Behavioral Research Using Scanner Data

Amitava Chattopadhyay, McGill University
Stephen J. Hoch, University of Chicago
Glen Mayhew, Washington University
Scott A. Neslin, Emine Sarigollu|Russell S. Winer, Dartmouth College, McGill University| University of California-Berkeley
[ to cite ]:
Amitava Chattopadhyay, Stephen J. Hoch, Glen Mayhew, and Scott A. Neslin, Emine Sarigollu|Russell S. Winer (1994) ,"Behavioral Research Using Scanner Data", in NA - Advances in Consumer Research Volume 21, eds. Chris T. Allen and Deborah Roedder John, Provo, UT : Association for Consumer Research, Pages: 224.

Advances in Consumer Research Volume 21, 1994      Page 224


Amitava Chattopadhyay, McGill University

Stephen J. Hoch, University of Chicago

Glen Mayhew, Washington University

Scott A. Neslin, Dartmouth College

Emine Sarigollu, McGill University

Russell S. Winer, University of California-Berkeley

Behavioral research on consumer purchase/choice behavior has often relied on small samples, artificial settings, and measures of behavioral intent rather than actual behavior. Quantitative research on these topics have been criticized for not adequately incorporating behavioral constructs. The purpose of this session was to explore how scanner panel data provides a unique opportunity for consumer behavior researchers to examine a variety of questions in a context that, on the one hand, allows the use of actual field purchase data from a large sample and, on the other, enables the researcher to incorporate behavioral constructs of theoretical and practical importance.

The session consisted of three speakers followed by a discussant. The three speakers focused on very different topics. This is deliberate as our objective was to show the wide range of consumer behavior questions that can be addressed using scanner panel data. The discussant not only critiqued the research presented but built on this diverse range of topics and suggested broad directions for future research.
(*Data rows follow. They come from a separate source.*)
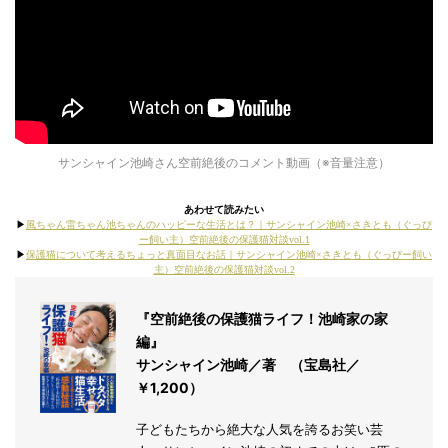
サンシャイン池崎さん空前絶後のコメント動画（※音量注意）
あわせて読みたい
▶︎
風ちゃん雷ちゃん池ちゃんのハッピーな生活とは？｜サンシャイン池崎×さきとも（ぐっぴ
ー飼い主）空前絶後の保護猫対談vol.1
▶︎
保護猫について考えるちょっと真面目なお話｜サンシャイン池崎×さきとも（ぐっぴー飼い
主）空前絶後の保護猫対談vol.2
『空前絶後の保護猫ライフ！池崎家の家
編』
サンシャイン池崎／著 （宝島社／
￥1,200）
子どもたちから絶大な人気を誇るお笑い芸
While the presentations dealt with widely divergent topics, it was clear from the presentations that research based on scanner panel data can contribute to consumer research in three ways: (1) focus on actual behavior rather than surrogate measures such as behavioral intent, (2) enhance external validity and (3) change the conversation.

Though each of the papers presented in the session contribute in all three ways, each paper contributes most strongly on a subset of the three dimensions. Hoch discusses a three-year project focusing on real-time, in-store pricing experiments. His discussion of six experiments that examine consumer's purchase behavior in response to several types of promotions as a function of the consumer characteristics of a store's trading area contribute towards enhancing the external validity of consumer promotion research on the one hand and, on the other, changing the conversation in research on consumer promotions.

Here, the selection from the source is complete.